Developing relationships with grantee programme officers in each project to help us understand the grant-making process, and ascertain where the issues around data arise. We then developed tools, and worked with the programme officers to test the tools in the context of grants they were managing.
The in-country work with grantees and stakeholders worked well in terms of sharing and accessing information, and developing relationships with the in-country teams. This work was separate to the work with the programme officers and was most successful once it was clear that the intention was to provide assistance rather than to act as teachers or to make changes. The greatest benefits were seen after adding in-country team members and adapting tools to work with in-country collaborators.
Workshops between the foundation, CABI and ODI, and with stakeholders in Ethiopia and India proved valuable in understanding existing tools and establishing clear objectives at the beginning of the project. These early workshops solely focussed on ensuring in-country stakeholders had the opportunity to express their needs and what they felt was necessary to address them given their experiences and context. This also provided the opportunity to draw on a multidisciplinary team for necessary expertise and open up training opportunities as widely as possible. Flexibility from the foundation meant it was possible for CABI and the ODI to add clear value to their wider strategic projects.

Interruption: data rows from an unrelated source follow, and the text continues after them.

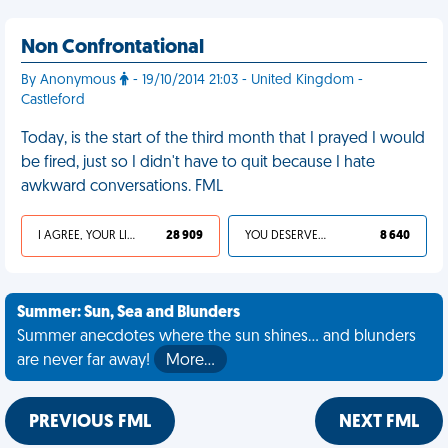
Non Confrontational
By Anonymous
- 19/10/2014 21:03 - United Kingdom -
Castleford
Today, is the start of the third month that I prayed I would
be fired, just so I didn't have to quit because I hate
awkward conversations. FML
I AGREE, YOUR LIFE SUCKS
28 909
YOU DESERVED IT
8 640
Summer: Sun, Sea and Blunders
Summer anecdotes where the sun shines... and blunders
are never far away!
More…
PREVIOUS FML
NEXT FML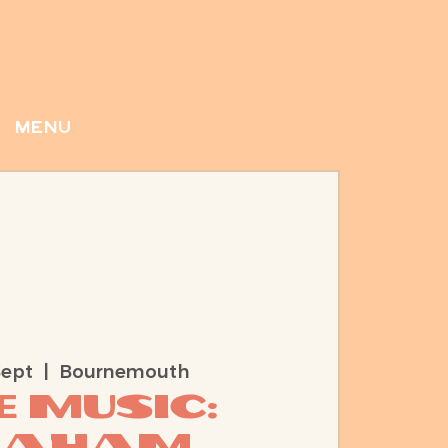
menu
Sept
  |  
Bournemouth
e Music:
raham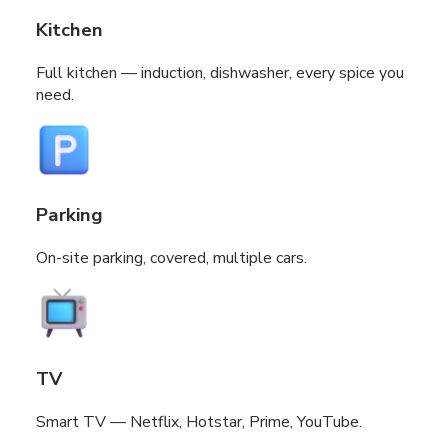
Kitchen
Full kitchen — induction, dishwasher, every spice you
need.
Parking
On-site parking, covered, multiple cars.
TV
Smart TV — Netflix, Hotstar, Prime, YouTube.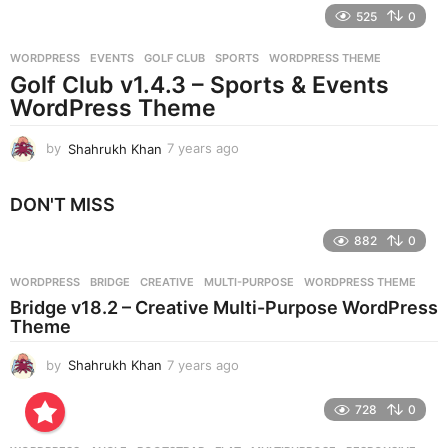
e
525
0
a
r
WORDPRESS
EVENTS
,
GOLF CLUB
,
SPORTS
,
WORDPRESS THEME
s
Golf Club v1.4.3 – Sports & Events
a
g
WordPress Theme
o
by
Shahrukh Khan
7 years ago
7
y
e
DON'T MISS
a
r
882
0
s
a
g
WORDPRESS
BRIDGE
,
CREATIVE
,
MULTI-PURPOSE
,
WORDPRESS THEME
o
Bridge v18.2 – Creative Multi-Purpose WordPress
Theme
by
Shahrukh Khan
7 years ago
7
y
e
728
0
a
r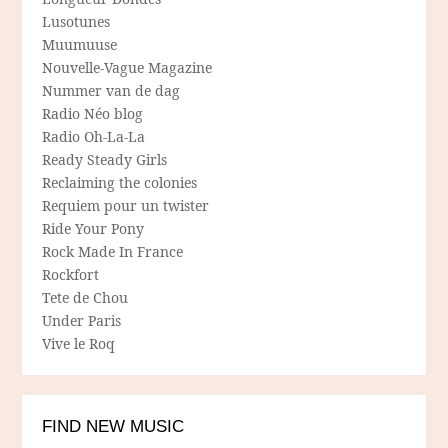
Lusotunes
Muumuuse
Nouvelle-Vague Magazine
Nummer van de dag
Radio Néo blog
Radio Oh-La-La
Ready Steady Girls
Reclaiming the colonies
Requiem pour un twister
Ride Your Pony
Rock Made In France
Rockfort
Tete de Chou
Under Paris
Vive le Roq
FIND NEW MUSIC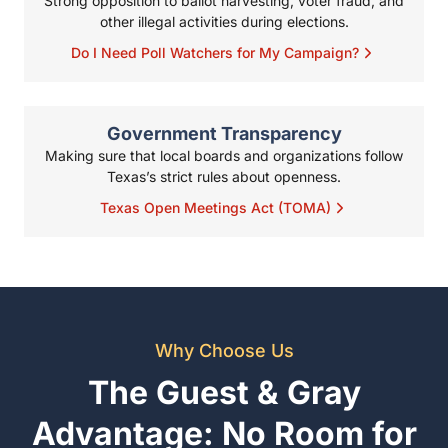
Texas Open Meetings Act (TOMA)
Why Choose Us
The Guest & Gray
Advantage: No Room for
Error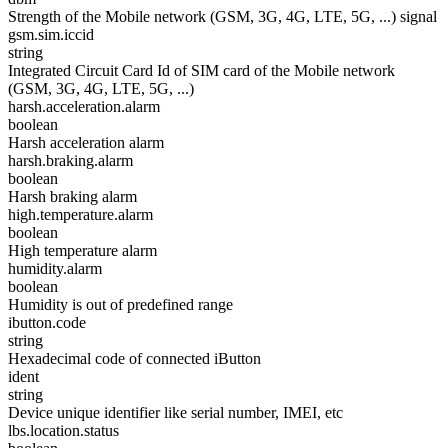
Strength of the Mobile network (GSM, 3G, 4G, LTE, 5G, ...) signal
gsm.sim.iccid
string
Integrated Circuit Card Id of SIM card of the Mobile network
(GSM, 3G, 4G, LTE, 5G, ...)
harsh.acceleration.alarm
boolean
Harsh acceleration alarm
harsh.braking.alarm
boolean
Harsh braking alarm
high.temperature.alarm
boolean
High temperature alarm
humidity.alarm
boolean
Humidity is out of predefined range
ibutton.code
string
Hexadecimal code of connected iButton
ident
string
Device unique identifier like serial number, IMEI, etc
lbs.location.status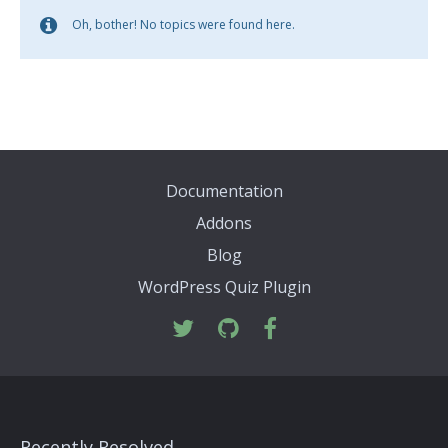
Oh, bother! No topics were found here.
Documentation
Addons
Blog
WordPress Quiz Plugin
Recently Resolved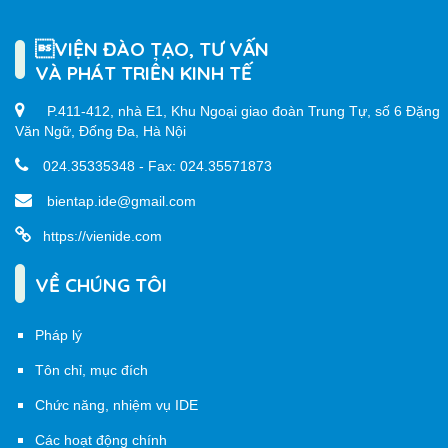
VIỆN ĐÀO TẠO, TƯ VẤN
VÀ PHÁT TRIỂN KINH TẾ
P.411-412, nhà E1, Khu Ngoại giao đoàn Trung Tự, số 6 Đặng
Văn Ngữ, Đống Đa, Hà Nội
024.35335348 - Fax: 024.35571873
bientap.ide@gmail.com
https://vienide.com
VỀ CHÚNG TÔI
Pháp lý
Tôn chỉ, mục đích
Chức năng, nhiệm vụ IDE
Các hoạt động chính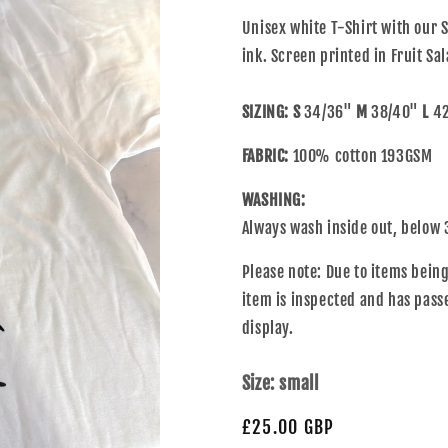
Unisex white T-Shirt with our S
ink. Screen printed in Fruit S
SIZING: S
34/36"
M
38/40"
L
42
FABRIC:
100% cotton 193GSM
WASHING:
Always wash inside out, below 
Please note: Due to items bei
item is inspected and has pass
display.
Size:
small
£25.00 GBP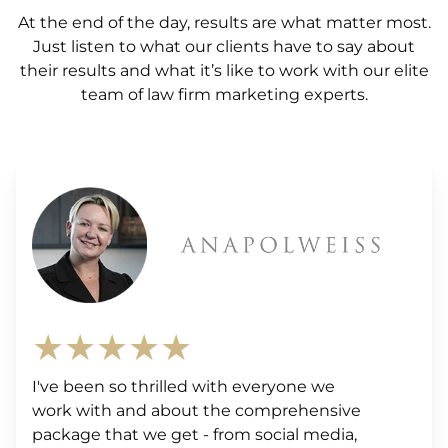
At the end of the day, results are what matter most.
Just listen to what our clients have to say about
their results and what it’s like to work with our elite
team of law firm marketing experts.
★★★★★
I've been so thrilled with everyone we
work with and about the comprehensive
package that we get - from social media,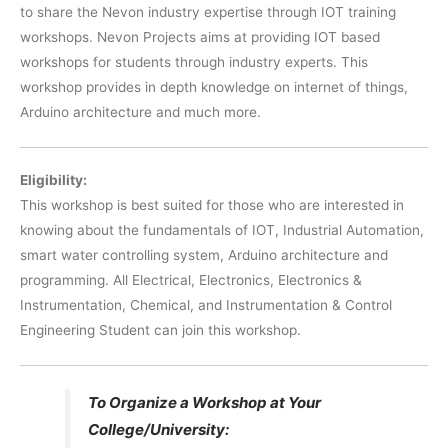
to share the Nevon industry expertise through IOT training
workshops. Nevon Projects aims at providing IOT based
workshops for students through industry experts. This
workshop provides in depth knowledge on internet of things,
Arduino architecture and much more.
Eligibility:
This workshop is best suited for those who are interested in
knowing about the fundamentals of IOT, Industrial Automation,
smart water controlling system, Arduino architecture and
programming. All Electrical, Electronics, Electronics &
Instrumentation, Chemical, and Instrumentation & Control
Engineering Student can join this workshop.
To Organize a Workshop at Your
College/University: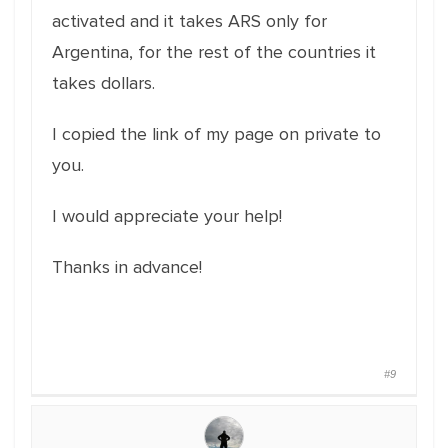
activated and it takes ARS only for
Argentina, for the rest of the countries it
takes dollars.
I copied the link of my page on private to
you.
I would appreciate your help!
Thanks in advance!
#9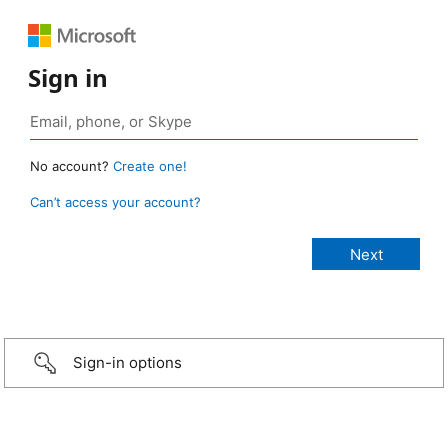
Sign in
No account?
Create one!
Can’t access your account?
Sign-in options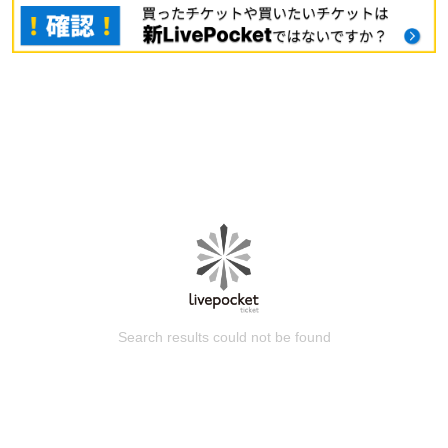
Search results could not be found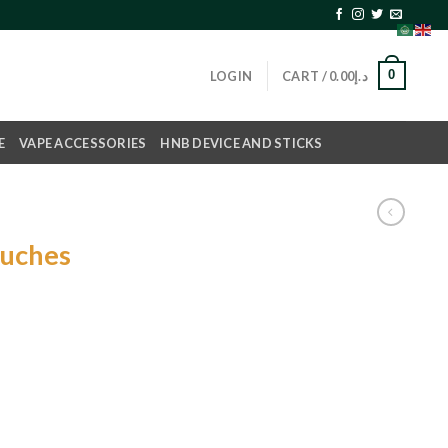
0
LOGIN
CART /
0.00
د.إ
E
VAPE ACCESSORIES
HNB DEVICE AND STICKS
ouches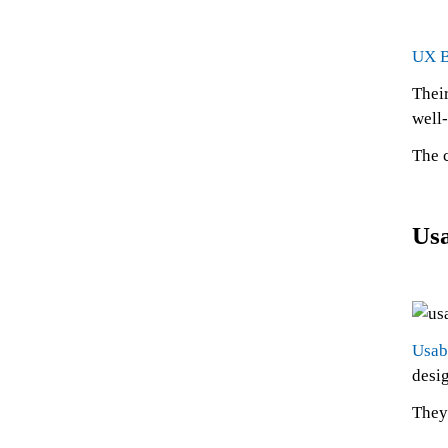
UX B
Their
well
The 
Usa
Usab
desi
They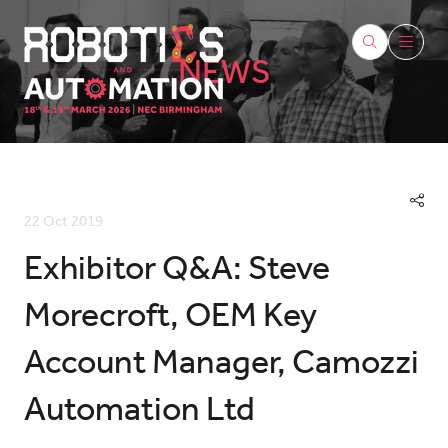
NEWS
22 Oct 2019
Exhibitor Q&A: Steve
Morecroft, OEM Key
Account Manager, Camozzi
Automation Ltd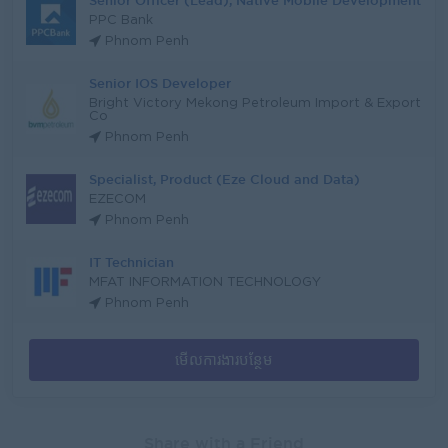
Senior Officer (Lead), Native Mobile Development
PPC Bank
Phnom Penh
Senior IOS Developer
Bright Victory Mekong Petroleum Import & Export
Co
Phnom Penh
Specialist, Product (Eze Cloud and Data)
EZECOM
Phnom Penh
IT Technician
MFAT INFORMATION TECHNOLOGY
Phnom Penh
មើលការងារបន្ថែម
Share with a Friend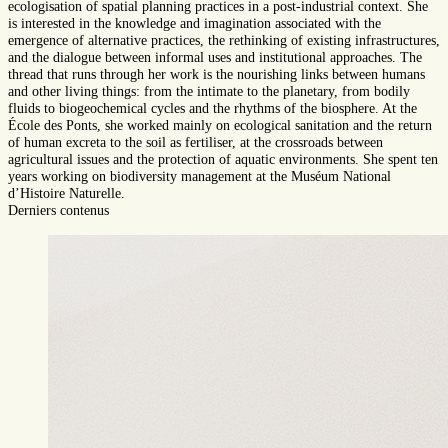
ecologisation of spatial planning practices in a post-industrial context. She
is interested in the knowledge and imagination associated with the
emergence of alternative practices, the rethinking of existing infrastructures,
and the dialogue between informal uses and institutional approaches. The
thread that runs through her work is the nourishing links between humans
and other living things: from the intimate to the planetary, from bodily
fluids to biogeochemical cycles and the rhythms of the biosphere. At the
École des Ponts, she worked mainly on ecological sanitation and the return
of human excreta to the soil as fertiliser, at the crossroads between
agricultural issues and the protection of aquatic environments. She spent ten
years working on biodiversity management at the Muséum National
d’Histoire Naturelle.
Derniers contenus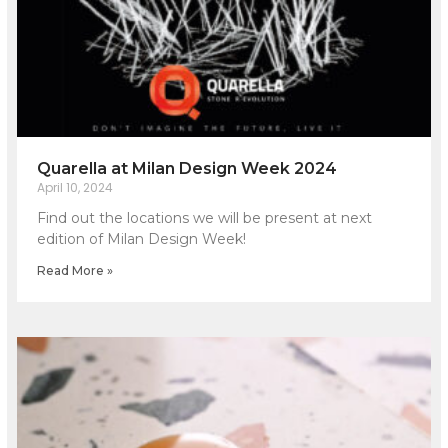
Quarella at Milan Design Week 2024
April 10, 2024
Find out the locations we will be present at next
edition of Milan Design Week!
Read More »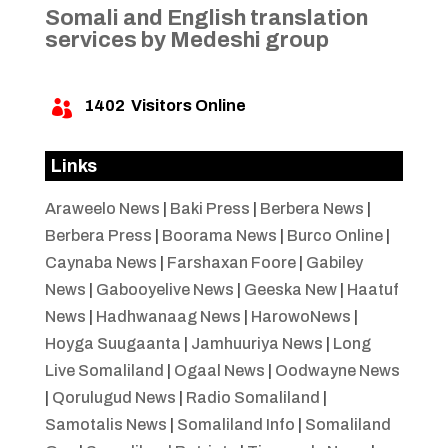
Somali and English translation
services by Medeshi group
1402
Visitors Online

Links
Araweelo News
|
Baki Press
|
Berbera News
|
Berbera Press
|
Boorama News
|
Burco Online
|
Caynaba News
|
Farshaxan Foore
|
Gabiley
News
|
Gabooyelive News
|
Geeska New
|
Haatuf
News
|
Hadhwanaag News
|
HarowoNews
|
Hoyga Suugaanta
|
Jamhuuriya News
|
Long
Live Somaliland
|
Ogaal News
|
Oodwayne News
|
Qorulugud News
|
Radio Somaliland
|
Samotalis News
|
Somaliland Info
|
Somaliland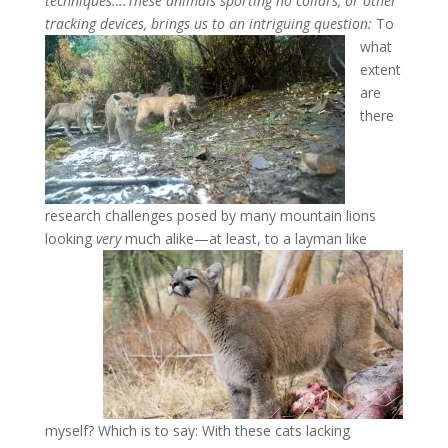
techniques….
These animals sporting no collars, or other
tracking devices, brings us to an intriguing question:
To
what
extent
are
there
research challenges posed by many mountain lions
looking
very
much alike—at least, to a layman like
myself? Which is to say: With these cats lacking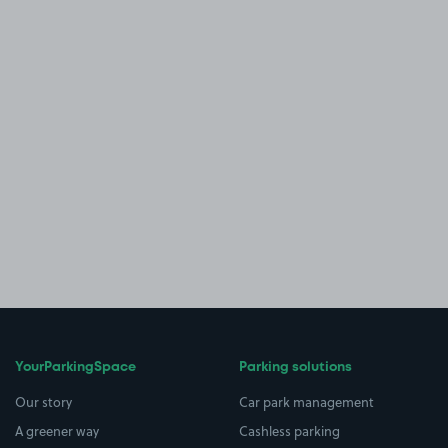
YourParkingSpace
Parking solutions
Our story
Car park management
A greener way
Cashless parking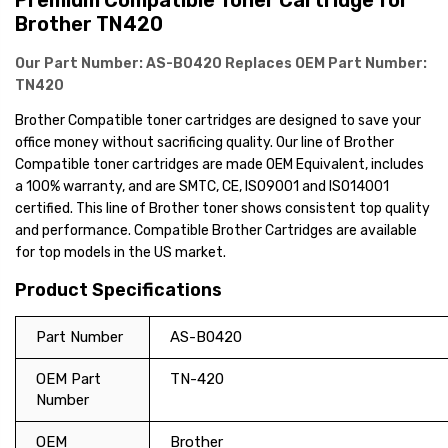
Premium Compatible Toner Cartridge for
Brother TN420
Our Part Number:
AS-B0420
Replaces OEM Part Number:
TN420
Brother Compatible toner cartridges are designed to save your
office money without sacrificing quality. Our line of Brother
Compatible toner cartridges are made OEM Equivalent, includes
a 100% warranty, and are SMTC, CE, ISO9001 and ISO14001
certified. This line of Brother toner shows consistent top quality
and performance. Compatible Brother Cartridges are available
for top models in the US market.
Product Specifications
Part Number
AS-B0420
OEM Part
TN-420
Number
OEM
Brother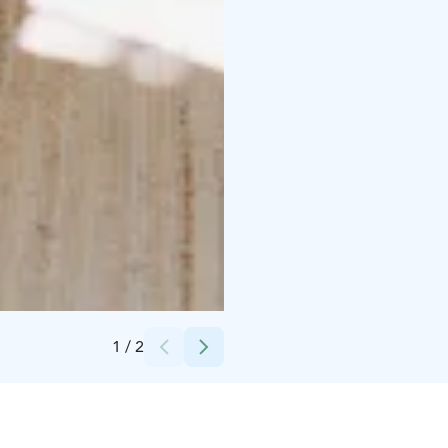
Credits:
Peterzéns Oy
1
/
2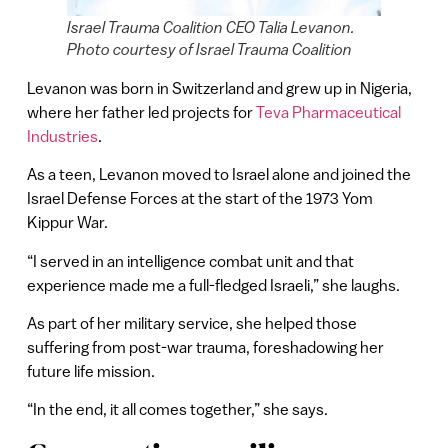
Israel Trauma Coalition CEO Talia Levanon.
Photo courtesy of Israel Trauma Coalition
Levanon was born in Switzerland and grew up in Nigeria,
where her father led projects for
Teva Pharmaceutical
Industries
.
As a teen, Levanon moved to Israel alone and joined the
Israel Defense Forces at the start of the 1973 Yom
Kippur War.
“I served in an intelligence combat unit and that
experience made me a full-fledged Israeli,” she laughs.
As part of her military service, she helped those
suffering from post-war trauma, foreshadowing her
future life mission.
“In the end, it all comes together,” she says.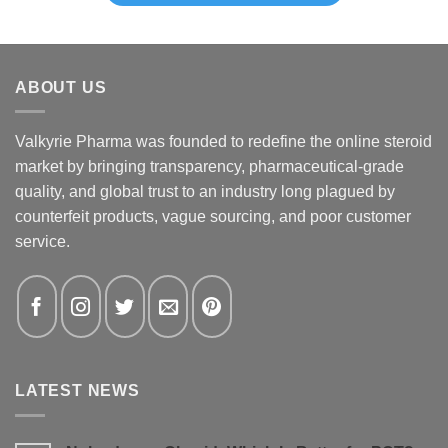
ABOUT US
Valkyrie Pharma was founded to redefine the online steroid
market by bringing transparency, pharmaceutical-grade
quality, and global trust to an industry long plagued by
counterfeit products, vague sourcing, and poor customer
service.
LATEST NEWS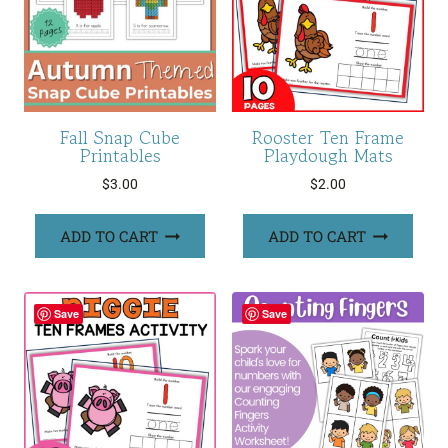
Fall Snap Cube
Rooster Ten Frame
Printables
Playdough Mats
$
3.00
$
2.00
ADD TO CART
ADD TO CART
Save
Save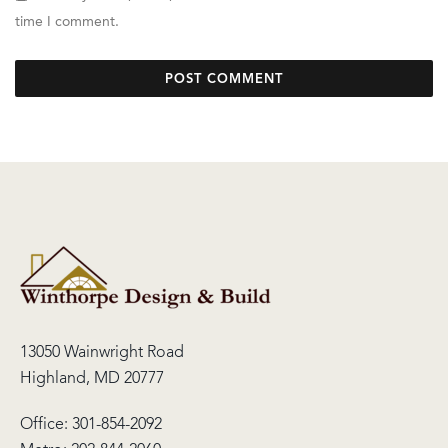
time I comment.
13050 Wainwright Road
Highland, MD 20777
Office:
301-854-2092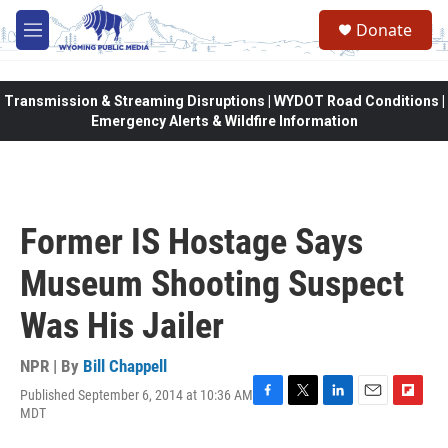
Skip to main content
Donate
M
e
n
u
Transmission & Streaming Disruptions | WYDOT Road Conditions |
Emergency Alerts & Wildfire Information
Former IS Hostage Says
Museum Shooting Suspect
Was His Jailer
NPR | By
Bill Chappell
Published September 6, 2014 at 10:36 AM
F
T
L
E
F
MDT
a
w
i
m
l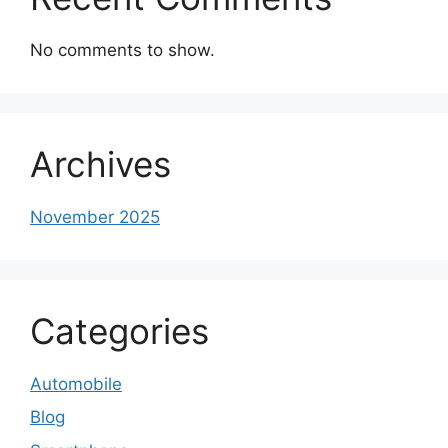
No comments to show.
Archives
November 2025
Categories
Automobile
Blog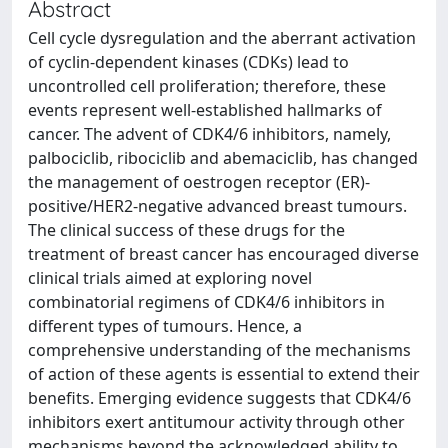
Abstract
Cell cycle dysregulation and the aberrant activation
of cyclin-dependent kinases (CDKs) lead to
uncontrolled cell proliferation; therefore, these
events represent well-established hallmarks of
cancer. The advent of CDK4/6 inhibitors, namely,
palbociclib, ribociclib and abemaciclib, has changed
the management of oestrogen receptor (ER)-
positive/HER2-negative advanced breast tumours.
The clinical success of these drugs for the
treatment of breast cancer has encouraged diverse
clinical trials aimed at exploring novel
combinatorial regimens of CDK4/6 inhibitors in
different types of tumours. Hence, a
comprehensive understanding of the mechanisms
of action of these agents is essential to extend their
benefits. Emerging evidence suggests that CDK4/6
inhibitors exert antitumour activity through other
mechanisms beyond the acknowledged ability to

Covid-19 in fact prompted some healthy adjustments to collaboration and communication practices. Although it meant face-to-face engagement suffered, it also meant less time spent on aeroplanes, and more flexibility to work between conflicting commitments and time pressures.
What have we learned
It is key in a collaborative project to ensure roles are clear and that they are clearly communicated. Collaborative tools can be instrumental in this, and the practical capacity of stakeholders to engage with documents is important to consider. Covid-19 restrictions that meant digital collaboration tools were required more than usual, and actually helped communication and collaboration. There were limitations to in-country capacity which needed to be addressed by bringing in-country contractors into the team, and being flexible in how much digital collaboration needed to be ‘live’.
It is necessary to consider how feedback will be provided and received. Both on a practical and personal level it is important to manage expectations in relation to the feedback process and that the iterative process of developing these tools is seen as a part of a meaningful conversation. As part of this it is important to allow for the necessary time for project stakeholders to meaningfully engage with and contribute to the process.
Establishing dedicated in-country teams earlier would have benefitted the project, as well as giving more time to develop the informal relationships that prove useful to all aspects of work. Working remotely is challenging, in particular across national and regional boundaries, so that it would be wise to acknowledge this as a real element in achieving impact. This extends into communication in general, how tools, deadlines, roles and responsibilities are established and implemented. In future we would ensure the team has a common understanding of the unique enabling data environment in-country and agree ways of working based on this.